Orman was luckily afforded mentors after he graduated high school in the early 1960′s. He took acting, singing and dancing lessons. He did summer stock theater, and joined a troupe– Free Southern Theater– that presented civil-rights related shows in the Deep South. However, jealousy among this and other acting groups generated competition rather than cooperation in the black theater community. Marijuana and cocaine also added to their problems.

The author started playing the character, “Gordon” on Sesame Street in 1974. The TV show had an anomalous shooting schedule, so its cast and crew were permitted to do other projects in the long off-season. Orman made extra money by making celebrity appearances via the American Program Bureau and later, Paul Jacob Productions. He was easily recognized by viewers as Gordon, but since Sesame Street is a children’s show with a mix of puppets and humans of all ages, the names of its performers are neither as well known nor is their acting as talked about as those of a long-running hit show comprised of adults.

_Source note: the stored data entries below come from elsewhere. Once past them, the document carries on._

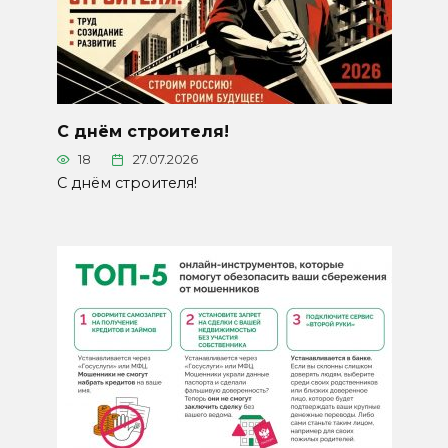
С днём строителя!
18
27.07.2026
С днём строителя!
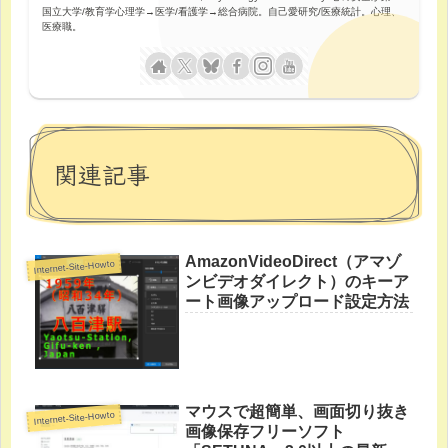
国立大学/教育学心理学→医学/看護学→総合病院。自己愛研究/医療統計。心理、
医療職。
関連記事
AmazonVideoDirect（アマゾ
Internet-Site-Howto
ンビデオダイレクト）のキーア
ート画像アップロード設定方法
マウスで超簡単、画面切り抜き
Internet-Site-Howto
画像保存フリーソフト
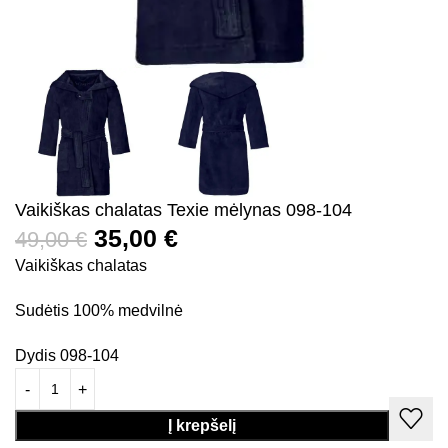
Vaikiškas chalatas Texie mėlynas 098-104
35,00
€
49,00
€
Vaikiškas chalatas
Sudėtis 100% medvilnė
Dydis 098-104
Į krepšelį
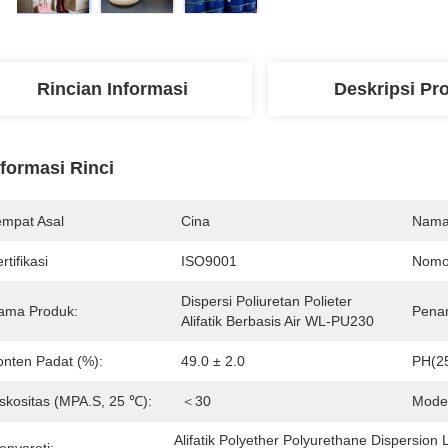
Rincian Informasi
Deskripsi Pr
nformasi Rinci
empat Asal
Cina
Nama
rtifikasi
ISO9001
Nomo
Dispersi Poliuretan Polieter 
ama Produk:
Penam
Alifatik Berbasis Air WL-PU230
onten Padat (%):
49.0 ± 2.0
PH(2
iskositas (MPA.S, 25 ℃):
＜30
Model
Alifatik Polyether Polyurethane Dispersion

Read the book to learn of the historical reference points in Orman’s life, in his quest for self-discovery and artistic growth, that he wants to “… pass along to my children and their fellow ‘hip-hop-generation-Xers.’ “

Tomorrow You Go Home

Sunday, August 23rd, 2015

The Book of the Week is “Tomorrow You Go Home” by Tig Hague, published in 2008. This is the suspenseful story of how Russian authorities severely punished an Englishman for a minor indiscretion in the summer of 2003.

Hague had forgotten he had left a tiny amount of hashish in his jeans pocket before boarding a flight to Moscow. He was detained at the airport. His naivete led to his arrest and imprisonment. He was denied what is, in Western nations, due process. However, he was less deprived than other prisoners because he received care packages from the British Embassy and his family– consisting of noodles, biscuits, cigarettes, coffee, chocolate and warm clothing. The odds were stacked against him at his court hearings. The Russian prison authorities played a petty power game via bribery, to hang onto contraband and inside information from the hapless prisoners– some of whom were there because they had been framed– awaiting release.

Read the book to learn of Hague’s trials and tribulations, suffered at the hands of a corrupt, arbitrary system.